Data preprocessing

Overview

Before we get deeply involved in this project, we need to get our data into a useable form. In this notebook we walk through that process for one file, and we will then use that logic to create a module that will go through the rest of the files.


In [1]:
import pandas as pd
import numpy as np

Import data

First we need to import our data from a CSV.


In [72]:
state_data_filepath = '.\\Data\\State\\DaysOnZillow_Public_State.csv'

state_days_on_zillow = pd.read_csv(state_data_filepath)
state_days_on_zillow.head()


Out[72]:
RegionName StateName RegionType CBSA Title SizeRank 2010-01 2010-02 2010-03 2010-04 2010-05 ... 2016-05 2016-06 2016-07 2016-08 2016-09 2016-10 2016-11 2016-12 2017-01 2017-02
0 United States NaN Country NaN 1 144.0 145.750 146.25 139.750 125.75 ... 81.500 79.50 80.50 83.00 86.00 89.00 92.500 97.750 103.000 105.0
1 Alaska AK State NaN 45 130.0 143.000 139.50 117.250 99.50 ... 77.000 79.00 82.25 87.25 95.00 101.50 109.500 115.125 118.500 127.0
2 Alabama AL State NaN 23 165.5 164.125 169.25 173.375 159.25 ... 102.625 97.75 100.00 103.75 105.75 104.75 108.875 118.500 123.875 124.0
3 Arkansas AR State NaN 32 133.0 135.500 141.00 144.000 138.25 ... 97.000 94.50 94.25 97.50 100.25 101.75 109.500 121.250 127.250 136.0
4 Arizona AZ State NaN 16 115.0 120.500 122.00 117.500 110.00 ... 75.000 74.75 74.50 75.00 75.00 73.25 72.500 76.000 80.500 81.0

5 rows × 91 columns

Limit columns

From outside analysis, I've found that the 2011-01 through 2016-01 periods are the best populated with data, so we limit ourselves to that period for now.

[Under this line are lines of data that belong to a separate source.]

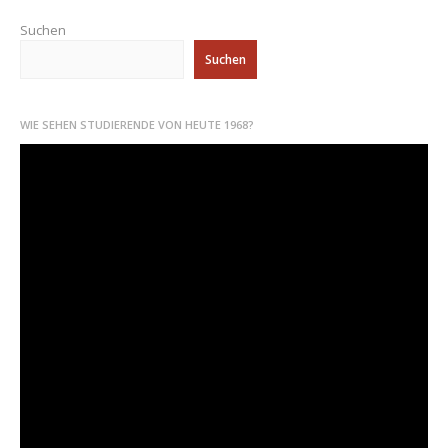
DIE
70/80ER
Suchen
JAHRE
Suchen
68 UND DIE FOLGEN
ANTI-AKW
WIE SEHEN STUDIERENDE VON HEUTE 1968?
BEWEGUNG
FILM- UND
VIDEOBEWEGUNG
FRAUENBEWEGUNG
LEHRKRÄFTE UND
SCHULE NACH 68
SOZIALARBEITSBEWEGUNG
…
PROLETARISCHE
WENDE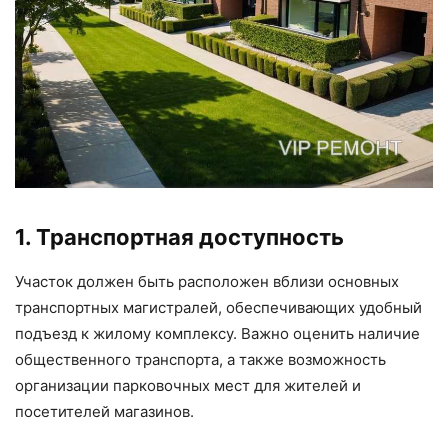
1. Транспортная доступность
Участок должен быть расположен вблизи основных
транспортных магистралей, обеспечивающих удобный
подъезд к жилому комплексу. Важно оценить наличие
общественного транспорта, а также возможность
организации парковочных мест для жителей и
посетителей магазинов.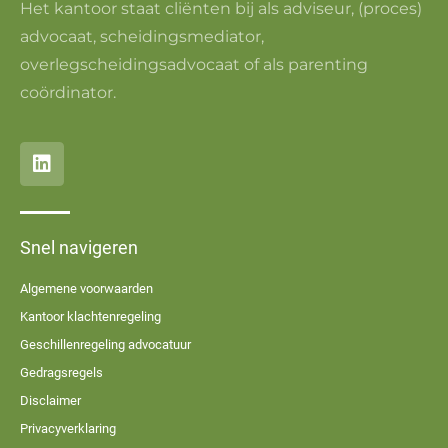
Het kantoor staat cliënten bij als adviseur, (proces)
advocaat, scheidingsmediator,
overlegscheidingsadvocaat of als parenting
coördinator.
Snel navigeren
Algemene voorwaarden
Kantoor klachtenregeling
Geschillenregeling advocatuur
Gedragsregels
Disclaimer
Privacyverklaring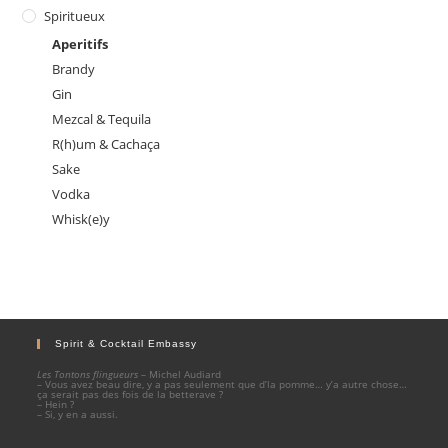
Spiritueux
Aperitifs
Brandy
Gin
Mezcal & Tequila
R(h)um & Cachaça
Sake
Vodka
Whisk(e)y
Spirit & Cocktail Embassy
Les Tontons flingueurs
– Michel Audiard
– Vous avez beau dire, y a pas seulement que d’la pomme… y’a autre chose…
ça serait pas des fois de la betterave ?
– Hein ?
– Si, y en a aussi.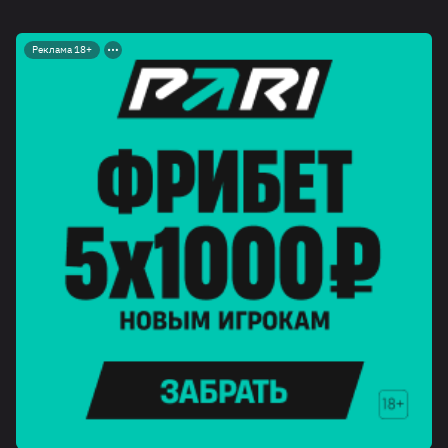
Реклама 18+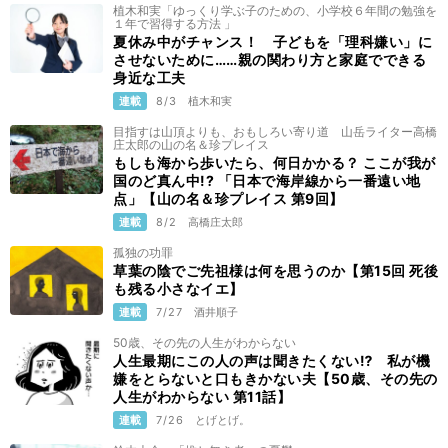
植木和実「ゆっくり学ぶ子のための、小学校６年間の勉強を
１年で習得する方法 」
夏休み中がチャンス！ 子どもを「理科嫌い」に
させないために……親の関わり方と家庭でできる
身近な工夫
連載
8/3
植木和実
目指すは山頂よりも、おもしろい寄り道 山岳ライター高橋
庄太郎の山の名＆珍プレイス
もしも海から歩いたら、何日かかる？ ここが我が
国のど真ん中!? 「日本で海岸線から一番遠い地
点」【山の名＆珍プレイス 第9回】
連載
8/2
高橋庄太郎
孤独の功罪
草葉の陰でご先祖様は何を思うのか【第15回 死後
も残る小さなイエ】
連載
7/27
酒井順子
50歳、その先の人生がわからない
人生最期にこの人の声は聞きたくない⁉ 私が機
嫌をとらないと口もきかない夫【50歳、その先の
人生がわからない 第11話】
連載
7/26
とげとげ。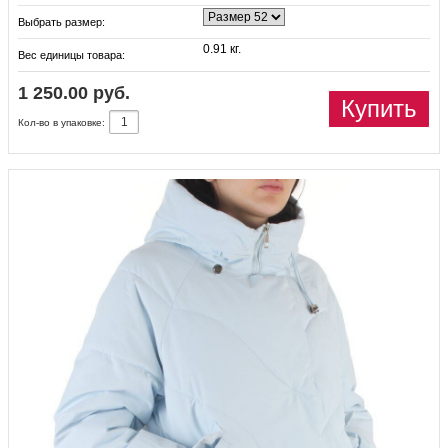
Выбрать размер:
0.91 кг.
Вес единицы товара:
1 250.00 руб.
Купить
Кол-во в упаковке:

Below we drop all the other, unnecessary columns, with the exception of RegionName, which will become an index.


In [73]:
state_days_on_zillow__limited = state_days_on_zillow[[col for col in state_days_on_zillow.axes[1] if ((col >= '2011-01' and col <= '2016-01') or (col == 'RegionName'))]]
state_days_on_zillow__limited = state_days_on_zillow__limited.set_index(['RegionName'])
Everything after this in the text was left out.